The Year of the French, the first novel of Thomas Flanagan,… tells an astonishing and terrible story. It is certainly the finest historical novel by an American to appear in more than a decade.
The center of Flanagan's book is a combined French-Irish military venture, with a bright beginning and a deadly close, during a single summer in 1798. Around this Irish rebellion against the British he builds up a complex, brilliantly styled narrative that plays off omniscient survey against the partial views of no less than five contemporary witnesses—a Church of Ireland minister, a Catholic village schoolmaster, a youthful English aide to General Cornwallis, a solicitor member of the Society of United Irishmen, and the solicitor's English wife.
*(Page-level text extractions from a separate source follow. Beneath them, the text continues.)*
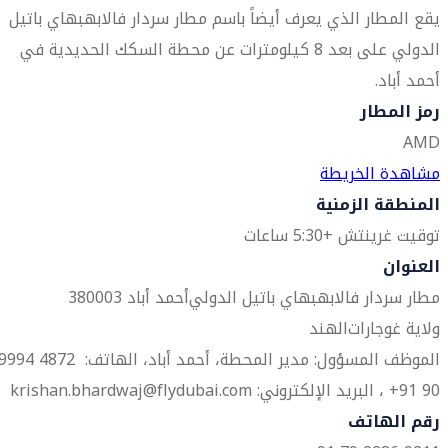
يقع المطار الذي يعرف أيضاً باسم مطار سردار فالابهبهاي باتيل
الدولي على بعد 8 كيلومترات عن محطة السكك الحديدية في
أحمد أباد.
رمز المطار
AMD
مشاهدة الخريطة
المنطقة الزمنية
توقيت غرينتش +5:30 ساعات
العنوان
مطار سردار فالابهبهاي باتيل الدولي
أحمد أباد 380003
ولاية غوجارات
الهند
الموظف المسؤول: مدير المحطة، أحمد أباد، الهاتف: 4872 4
90 91+ ، البريد الإلكتروني: krishan.bhardwaj@flydubai.com
رقم الهاتف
Through these marvelously evoked and distinct voices the very complicated and conflicted social realities of late 18th-century Ireland come to life. Dozens of vividly conceived characters of both sexes—Protestant and Catholic fanatics, peasants and poets, landowners and militia men, the historically noted and the nameless obscure—take the stage in his epic drama.
In 1798 in counties Wexford, Carlow and Kilkenny, thousands of country-people, commanded by gentlemen republicans belonging to the United Irish movement of Wolfe Tone, and by some half-mad priests of charismatic character, fought British army regulars and well-armed bands of loyalist yeomenry. There were frightful atrocities committed on both sides before the native insurgents gave way to superiority of arms, numbers, and organization. The next theater of rebellion was in the north, where insurgency failed quickly owing to seeds of distrust between Catholic and Presbyterian rebels. Finally, during that summer of '98, the revolutionary spotlight switched to the remote coast of North Mayo.
There, at Killala, to everyone's surprise, a French expeditionary force of one thousand soldiers under the leadership of the well-known General Humbert came ashore and headed inland….
Humbert, after making contact with local leadership in the United Irish organization and with "White Boy" agrarian terrorists, marched to Castlebar where he defeated a large army of British regulars under General Lake….
[But] General Humbert's quixotic, possibly mad adventure ended at Ballinamuck—"the place of the pig"—in a dismal part of County Longford. Hordes of British cavalry surrounded his exhausted and disoriented force. The French immediately surrendered and were escorted to Dublin where they were billeted in comfortable inns before being repatriated to France. But the Irish were not allowed to surrender. Instead they were driven out onto the bog, where the cavalry and foot dragoons had a field day sabering and bayoneting them to death over a period of several hours.
As he masterfully traces the full course of this most brutal and eccentric military campaign, Flanagan avoids partisan myths while deploying his ironies, wryly, compassionately, authoritatively. In part he benefits from the recent harvest of Irish historical scholarship. But The Year of the French is itself a permanent contribution to the new, demythologized history of Ireland. Without doubt it will find a wide audience of serious readers here in the United States and in the three European countries from which the book's cast of characters is drawn.
Julian Moynahan, "Historical Fiction at Its Finest," in Book World—The Washington Post (© 1979, The Washington Post), May 13, 1979, p. K5.